Grunt.js

The Javascript Task Runner

Josh Bavari / @jbavari

Why use a task runner?

In one word: Automation

Stop being the grunt, use the grunt

I typed 'grunt serve'

With that command, Grunt linted my files, minified CSS & Javascript, ran unit tests, fired up an express server, and watches any changes to css files to automatically update my browser.

It's not a 'new' thing

Its the new thing


You've used some sort of task runner before. Think:

  • Make
  • Rake
  • Ant / Maven
  • Quartz

What can you automate?

(Most) Anything a human can do, Grunt can do (better)


  • Minification
  • Compilation
  • Unit Testing
  • Linting
  • Sass or LESS
  • Preprocessing
  • Live-reloading
  • Image resizing

And more...

Anatomy of a Grunt project

Two main things needed

  • A package.json file to list dependencies
  • A Gruntfile to define the tasks

Anatomy of a package.json file

This file is used by Node.js and list the project dependencies and their versions

{
    "name": "AutomateMe",
    "version": "0.1.0",
    "devDependencies": {
        "grunt": "~0.4.2",
        "grunt-contrib-jshint": "~0.6.3",
        "grunt-contrib-nodeunit": "~0.2.0",
        "grunt-contrib-uglify": "~0.2.2"
    }
}
                        

Anatomy of a Gruntfile

A Javascript file that wraps a grunt function and configures a series of plugins. Any valid javascript can go here.

A Gruntfile has:

  • The wrapper function
  • Project and task configuration
  • Loading Grunt plugins and tasks
  • Custom tasks
  • Other Javascript as needed

The wrapper function

Every Gruntfile (and gruntplugin) uses this basic format, and all of your Grunt code must be specified inside this function:


module.exports = function(grunt) {
  // Do grunt-related things in here
};
                        

Project and task configuration

Most Grunt tasks rely on configuration data defined in an object passed to the grunt.initConfig method.
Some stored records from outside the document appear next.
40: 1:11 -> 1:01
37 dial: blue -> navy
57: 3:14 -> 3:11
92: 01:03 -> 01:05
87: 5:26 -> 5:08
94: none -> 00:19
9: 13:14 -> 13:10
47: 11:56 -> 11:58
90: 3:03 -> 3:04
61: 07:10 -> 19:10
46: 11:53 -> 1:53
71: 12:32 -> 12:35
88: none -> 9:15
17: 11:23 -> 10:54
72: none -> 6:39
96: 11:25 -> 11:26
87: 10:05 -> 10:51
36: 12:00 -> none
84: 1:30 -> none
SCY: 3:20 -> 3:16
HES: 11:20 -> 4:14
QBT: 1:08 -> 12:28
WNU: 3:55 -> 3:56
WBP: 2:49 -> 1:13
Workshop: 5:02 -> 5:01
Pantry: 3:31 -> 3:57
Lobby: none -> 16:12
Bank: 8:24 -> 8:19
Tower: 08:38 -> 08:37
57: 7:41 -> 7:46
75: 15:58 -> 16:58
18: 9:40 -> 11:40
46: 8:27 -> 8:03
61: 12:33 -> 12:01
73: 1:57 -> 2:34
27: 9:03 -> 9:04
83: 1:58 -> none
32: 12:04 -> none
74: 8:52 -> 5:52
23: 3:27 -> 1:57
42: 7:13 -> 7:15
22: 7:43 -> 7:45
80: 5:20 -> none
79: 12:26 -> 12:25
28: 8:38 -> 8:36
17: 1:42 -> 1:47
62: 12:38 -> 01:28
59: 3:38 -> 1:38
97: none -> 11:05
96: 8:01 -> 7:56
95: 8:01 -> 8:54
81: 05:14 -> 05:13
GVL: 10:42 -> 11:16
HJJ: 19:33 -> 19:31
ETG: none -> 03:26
The <% %> template strings may reference any config properties, configuration data like filepaths and file lists may be specified this way to reduce repetition


grunt.initConfig({
    foo_files: ['./*.js'],
    bar_files: ['./*.css'],
    //concat config for concatenating files
    //command line via 'grunt concat'
    concat: {
        foo: {
          // concat task "foo" target options and files go here.
          files: '<%= foo_files %>'
        },
        bar: {
          // concat task "bar" target options and files go here.
          files: '<%= bar_files %>'
        },
    },
}
                        

Loading Grunt Plugins and Tasks

Any plugins you use or tasks you want to import, you use as such:


// Load the plugin that provides the "concat" task.
grunt.loadNpmTasks('grunt-contrib-concat');

//Register the task to run
grunt.registerTask('compile', ['clean', 'concat', 'jshint', 'karma', 'uglify', 'preprocess', 'shell:build']);

//OPTIONAL
//Loads .js files in ./tasks directory
grunt.loadTasks("tasks");

//tasks folder - compile.js
module.exports = function(grunt) {
 
    grunt.registerTask('compile', ['clean', 'concat', 'jshint', 'karma', 'uglify', 'preprocess', 'shell:build']);

};
                        

Custom Tasks

You can define custom tasks with Javascript or multiple tasks with targets


module.exports = function(grunt) {

  // A very basic default task.
  grunt.registerTask('log', 'Log some stuff.', function() {
    grunt.log.write('Logging some stuff...').ok();
  });

};
                        

Multi Tasks


grunt.initConfig({
  log: {
    foo: [1, 2, 3],
    bar: 'hello world',
    baz: false
  }
});

grunt.registerMultiTask('log', 'Log stuff.', function() {
  grunt.log.writeln(this.target + ': ' + this.data);
});
                        

Grunt Options

You can think of Grunt options as the command line parameters you pass to grunt for calling tasks. They can be used anywhere in


module.exports = function(grunt) {

    //grunt express --host=server.raisemore.com
    var host = grunt.option('host');
};
                        

Gruntfile complete example

module.exports = function(grunt) {

//Standard javascript - retrieve a command line parameter
//Say the user typed 'grunt --foo=bar'
var foo = grunt.option('bar') || 'fubar';

  grunt.initConfig({
    // Arbitrary non-task-specific properties.
    my_property: 'whatever',
    our_file_list: ['./js/*.js'],
    pkg: grunt.file.readJSON('package.json'),
    // jshint task configuration here - you can specify several targets per task 
    jshint: {
      all: {
        options: {
          smarttabs: false //specify options for just this target
        }, 
        files: '<%= our_file_list %>' //Special Grunt syntax to get a config variable
      },
      just_a_few: {
        files: ['./js/index.js', './js/nav.js']
      }
      // specify global options for all targets
      options: {
        smarttabs: true,
        eqnull: true,
        eqeqeq: false
      }
    }
  }
});

  // Load the plugin that provides the "jshint" task.
  grunt.loadNpmTasks('grunt-contrib-jshint');

  // Default task(s).
  grunt.registerTask('default', ['jshint']);

  grunt.registerTask('custom', 'This is how you define a custom task.', function(arg1, arg2){
    //Javascript here folks
  });

};
                        

Getting started is easy

  • Install Grunt
  • Create Gruntfile.js
  • Create package.json

Installing Grunt

Grunt mainly runs from its command line interface in the working directory the Gruntfile


                            npm install -g grunt-cli
                        

Working with existing Grunt project

If your working directory has a Gruntfile - just install project dependencies and view the defined tasks!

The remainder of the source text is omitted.